The only reliable result of insulin therapy was that patients tended to gain large amounts of weight. Other risks included seizures, brain damage, and even death; at least 1 percent of patients given insulin therapy died, and the figure may actually be closer to 5 percent.
The patients chosen for this treatment had better-than-average prognoses to begin with, and the therapy called for a great deal of medical supervision; it is likely that these two factors were responsible for any recoveries, not the treatment itself. As better medications were developed to treat mental illness, insulin therapy was gradually discontinued.

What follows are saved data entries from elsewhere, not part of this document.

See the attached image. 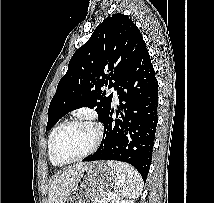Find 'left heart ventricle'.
<instances>
[{"mask_svg":"<svg viewBox=\"0 0 214 203\" xmlns=\"http://www.w3.org/2000/svg\"><path fill=\"white\" fill-rule=\"evenodd\" d=\"M95 130L88 124H75L68 127L57 143V157L67 161L85 153L95 140Z\"/></svg>","mask_w":214,"mask_h":203,"instance_id":"1","label":"left heart ventricle"}]
</instances>
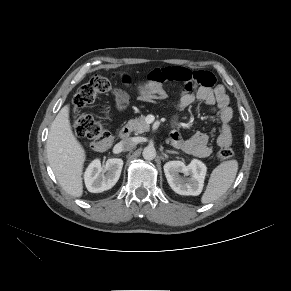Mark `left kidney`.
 Segmentation results:
<instances>
[{"label":"left kidney","instance_id":"obj_1","mask_svg":"<svg viewBox=\"0 0 291 291\" xmlns=\"http://www.w3.org/2000/svg\"><path fill=\"white\" fill-rule=\"evenodd\" d=\"M207 168L199 160H192L189 165L181 161H169L164 165V173L168 184L180 195L197 196L202 192ZM183 173L189 178L180 176Z\"/></svg>","mask_w":291,"mask_h":291}]
</instances>
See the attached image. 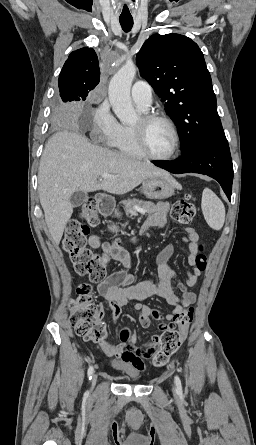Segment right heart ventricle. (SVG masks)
Listing matches in <instances>:
<instances>
[{
  "label": "right heart ventricle",
  "mask_w": 256,
  "mask_h": 445,
  "mask_svg": "<svg viewBox=\"0 0 256 445\" xmlns=\"http://www.w3.org/2000/svg\"><path fill=\"white\" fill-rule=\"evenodd\" d=\"M112 145L127 156L135 158L143 157L135 144L130 126L121 125L120 133Z\"/></svg>",
  "instance_id": "1"
}]
</instances>
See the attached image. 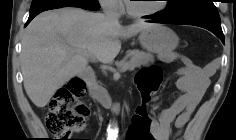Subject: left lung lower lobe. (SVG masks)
I'll return each mask as SVG.
<instances>
[{"label": "left lung lower lobe", "instance_id": "obj_1", "mask_svg": "<svg viewBox=\"0 0 236 140\" xmlns=\"http://www.w3.org/2000/svg\"><path fill=\"white\" fill-rule=\"evenodd\" d=\"M150 22L153 23H165V24H186V25H194L205 28L211 32H213L224 44V34L221 29V24L201 21V20H188V19H168L163 15H158L152 18Z\"/></svg>", "mask_w": 236, "mask_h": 140}]
</instances>
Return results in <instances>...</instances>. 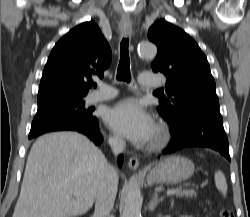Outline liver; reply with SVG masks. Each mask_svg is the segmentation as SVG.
Wrapping results in <instances>:
<instances>
[{
    "mask_svg": "<svg viewBox=\"0 0 250 217\" xmlns=\"http://www.w3.org/2000/svg\"><path fill=\"white\" fill-rule=\"evenodd\" d=\"M102 151L75 132L41 136L29 152L12 217H72L94 204L104 169Z\"/></svg>",
    "mask_w": 250,
    "mask_h": 217,
    "instance_id": "liver-1",
    "label": "liver"
}]
</instances>
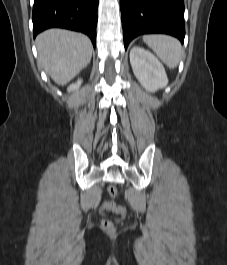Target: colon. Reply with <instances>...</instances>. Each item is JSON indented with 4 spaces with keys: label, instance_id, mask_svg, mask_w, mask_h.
Listing matches in <instances>:
<instances>
[{
    "label": "colon",
    "instance_id": "1",
    "mask_svg": "<svg viewBox=\"0 0 227 265\" xmlns=\"http://www.w3.org/2000/svg\"><path fill=\"white\" fill-rule=\"evenodd\" d=\"M108 194L111 198H115L117 195V188L114 185H110L107 189ZM104 207L116 214L123 215L125 213L124 208L115 204L114 201H108L104 204ZM102 229L107 233H114L116 231V224L109 219L102 222Z\"/></svg>",
    "mask_w": 227,
    "mask_h": 265
}]
</instances>
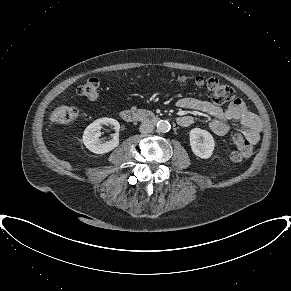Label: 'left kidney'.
<instances>
[{
    "instance_id": "1",
    "label": "left kidney",
    "mask_w": 291,
    "mask_h": 291,
    "mask_svg": "<svg viewBox=\"0 0 291 291\" xmlns=\"http://www.w3.org/2000/svg\"><path fill=\"white\" fill-rule=\"evenodd\" d=\"M189 141L192 152L202 159H208L212 156L215 141L213 136L206 130L194 128L189 133Z\"/></svg>"
}]
</instances>
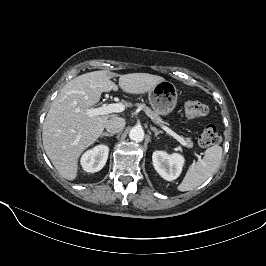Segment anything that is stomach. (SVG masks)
Here are the masks:
<instances>
[{
	"label": "stomach",
	"mask_w": 266,
	"mask_h": 266,
	"mask_svg": "<svg viewBox=\"0 0 266 266\" xmlns=\"http://www.w3.org/2000/svg\"><path fill=\"white\" fill-rule=\"evenodd\" d=\"M177 96L175 85L167 80L158 83L148 93L151 107L159 115H167L174 110Z\"/></svg>",
	"instance_id": "obj_1"
}]
</instances>
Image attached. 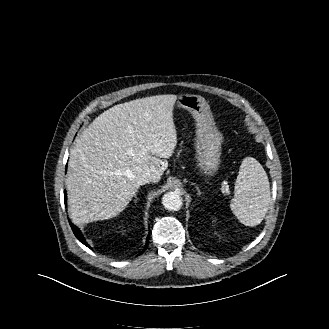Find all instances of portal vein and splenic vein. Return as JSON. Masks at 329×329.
Here are the masks:
<instances>
[{
  "label": "portal vein and splenic vein",
  "instance_id": "obj_1",
  "mask_svg": "<svg viewBox=\"0 0 329 329\" xmlns=\"http://www.w3.org/2000/svg\"><path fill=\"white\" fill-rule=\"evenodd\" d=\"M222 190H223L224 193L230 194L228 185L227 186H223Z\"/></svg>",
  "mask_w": 329,
  "mask_h": 329
}]
</instances>
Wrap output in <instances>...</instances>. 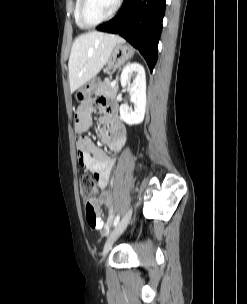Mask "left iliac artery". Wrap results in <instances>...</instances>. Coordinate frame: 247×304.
I'll return each mask as SVG.
<instances>
[{
  "mask_svg": "<svg viewBox=\"0 0 247 304\" xmlns=\"http://www.w3.org/2000/svg\"><path fill=\"white\" fill-rule=\"evenodd\" d=\"M119 220H120V215H117L114 219L113 225L116 226L119 223Z\"/></svg>",
  "mask_w": 247,
  "mask_h": 304,
  "instance_id": "obj_1",
  "label": "left iliac artery"
}]
</instances>
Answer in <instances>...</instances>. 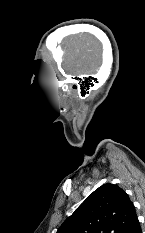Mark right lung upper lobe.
<instances>
[{"instance_id":"right-lung-upper-lobe-1","label":"right lung upper lobe","mask_w":145,"mask_h":233,"mask_svg":"<svg viewBox=\"0 0 145 233\" xmlns=\"http://www.w3.org/2000/svg\"><path fill=\"white\" fill-rule=\"evenodd\" d=\"M136 220L135 207L126 192L106 183L86 198L57 233H129Z\"/></svg>"}]
</instances>
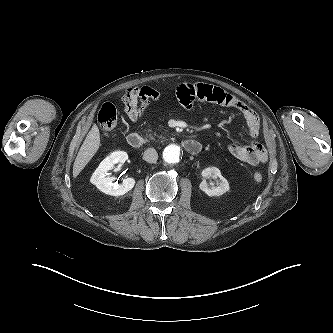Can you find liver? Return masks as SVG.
<instances>
[{
	"label": "liver",
	"mask_w": 333,
	"mask_h": 333,
	"mask_svg": "<svg viewBox=\"0 0 333 333\" xmlns=\"http://www.w3.org/2000/svg\"><path fill=\"white\" fill-rule=\"evenodd\" d=\"M100 146V133L98 126L94 124L87 134L73 165V177L76 178L84 169Z\"/></svg>",
	"instance_id": "liver-1"
}]
</instances>
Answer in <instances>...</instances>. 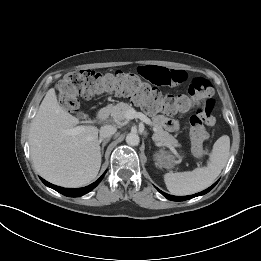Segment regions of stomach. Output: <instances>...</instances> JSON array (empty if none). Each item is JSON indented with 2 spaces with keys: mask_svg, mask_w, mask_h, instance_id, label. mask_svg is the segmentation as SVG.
<instances>
[{
  "mask_svg": "<svg viewBox=\"0 0 261 261\" xmlns=\"http://www.w3.org/2000/svg\"><path fill=\"white\" fill-rule=\"evenodd\" d=\"M178 158L179 157L172 155L171 153L164 150H160L154 155L155 164L159 168L173 167L175 164H177Z\"/></svg>",
  "mask_w": 261,
  "mask_h": 261,
  "instance_id": "1",
  "label": "stomach"
}]
</instances>
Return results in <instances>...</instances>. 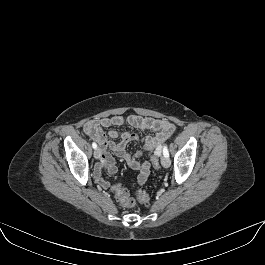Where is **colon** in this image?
I'll list each match as a JSON object with an SVG mask.
<instances>
[{
  "label": "colon",
  "instance_id": "1",
  "mask_svg": "<svg viewBox=\"0 0 265 265\" xmlns=\"http://www.w3.org/2000/svg\"><path fill=\"white\" fill-rule=\"evenodd\" d=\"M151 162L155 169L160 167L159 162V150H156L151 156ZM112 190L115 194L116 199L120 202V204L124 207L130 208L135 206L136 202L133 198L130 197L129 192L123 188L120 184H115L112 187ZM137 200L144 204L148 205L150 203V197L145 192H137L136 193Z\"/></svg>",
  "mask_w": 265,
  "mask_h": 265
}]
</instances>
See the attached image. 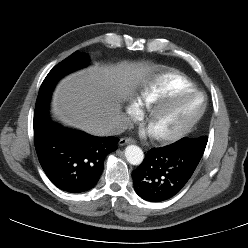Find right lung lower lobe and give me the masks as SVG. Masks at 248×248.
<instances>
[{
    "mask_svg": "<svg viewBox=\"0 0 248 248\" xmlns=\"http://www.w3.org/2000/svg\"><path fill=\"white\" fill-rule=\"evenodd\" d=\"M52 91L39 92L34 111V143L39 162L59 189L80 193L98 182L107 154L117 149L119 139L97 137L62 128L49 117Z\"/></svg>",
    "mask_w": 248,
    "mask_h": 248,
    "instance_id": "right-lung-lower-lobe-1",
    "label": "right lung lower lobe"
}]
</instances>
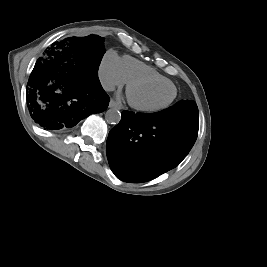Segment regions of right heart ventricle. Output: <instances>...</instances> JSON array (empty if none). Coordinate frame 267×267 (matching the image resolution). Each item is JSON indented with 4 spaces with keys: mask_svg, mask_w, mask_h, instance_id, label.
I'll use <instances>...</instances> for the list:
<instances>
[{
    "mask_svg": "<svg viewBox=\"0 0 267 267\" xmlns=\"http://www.w3.org/2000/svg\"><path fill=\"white\" fill-rule=\"evenodd\" d=\"M121 66L124 78L127 82L137 78H153L165 82H170L168 78L160 74L154 68L144 64L130 56H124L121 59Z\"/></svg>",
    "mask_w": 267,
    "mask_h": 267,
    "instance_id": "obj_1",
    "label": "right heart ventricle"
}]
</instances>
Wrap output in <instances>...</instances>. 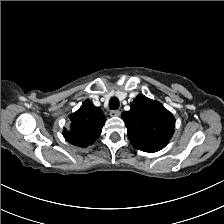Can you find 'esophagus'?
Returning a JSON list of instances; mask_svg holds the SVG:
<instances>
[{"label":"esophagus","instance_id":"34e87169","mask_svg":"<svg viewBox=\"0 0 224 224\" xmlns=\"http://www.w3.org/2000/svg\"><path fill=\"white\" fill-rule=\"evenodd\" d=\"M110 115H111V116L118 117V116L121 115V111H120V110H114V111H111V112H110Z\"/></svg>","mask_w":224,"mask_h":224}]
</instances>
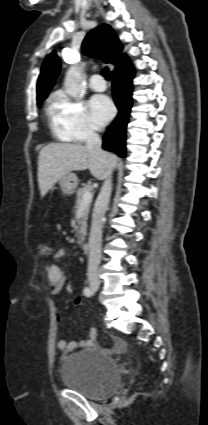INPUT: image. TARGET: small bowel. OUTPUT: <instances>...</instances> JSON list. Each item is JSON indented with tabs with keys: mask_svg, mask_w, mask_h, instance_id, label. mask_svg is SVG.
I'll use <instances>...</instances> for the list:
<instances>
[{
	"mask_svg": "<svg viewBox=\"0 0 208 425\" xmlns=\"http://www.w3.org/2000/svg\"><path fill=\"white\" fill-rule=\"evenodd\" d=\"M64 255H65V251L63 249H59L56 251L54 257L59 259V258H62ZM45 271L47 273L51 294L52 295L59 294L62 291L66 281L64 272L57 264L51 263L49 261L46 262ZM56 319L58 321L60 320V315L58 312H56ZM96 336H97V330L95 328H92L89 332L87 339H83L80 341H71V342H68L66 340H59L57 343V347L66 353H70L79 347L94 345ZM115 343L120 348L124 347V344L120 340H116Z\"/></svg>",
	"mask_w": 208,
	"mask_h": 425,
	"instance_id": "c3829d8e",
	"label": "small bowel"
}]
</instances>
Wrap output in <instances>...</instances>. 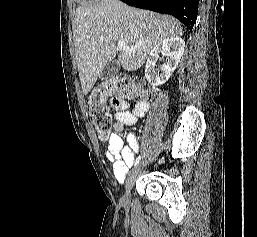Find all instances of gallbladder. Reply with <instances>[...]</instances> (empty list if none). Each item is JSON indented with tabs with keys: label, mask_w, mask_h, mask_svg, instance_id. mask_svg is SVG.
<instances>
[{
	"label": "gallbladder",
	"mask_w": 257,
	"mask_h": 237,
	"mask_svg": "<svg viewBox=\"0 0 257 237\" xmlns=\"http://www.w3.org/2000/svg\"><path fill=\"white\" fill-rule=\"evenodd\" d=\"M120 69V64L117 60H112L103 68L102 72L99 75L101 81H106L109 78L113 77L118 73Z\"/></svg>",
	"instance_id": "obj_1"
}]
</instances>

Electroconvulsive ("shock") therapy sometimes helped with depression, but it was a drastic and expensive solution that required long periods of hospitalization. This procedure is now performed under general anesthesia, but that was not always the case in the 1950s. Esther's psychiatrist, Doctor Gordon, does not use general anesthesia. In electroconvulsive therapy, small electric currents are passed through the patient's brain, causing short seizures. For reasons that are still not completely understood, this form of seizure can reverse certain symptoms of mental illness.
Regardless, the text focuses a spotlight on the physical violation of young women by the medical field. Young women were subjected to violent shock treatments and lobotomization, which were wildly unethical and ineffective. The novel is a critique of these treatments as inhuman attempts to get women to comply with traditional gender norms.
In the 1950s many other patients with depression fell through the cracks of the medical system. Unfortunately, the adolescent suicide rate has tripled since World War II and remains the second leading cause of death.for high school and college students. Where suicidal understanding is concerned, The Bell Jar has become even more relevant for adolescent readers than when Sylvia Plath wrote it.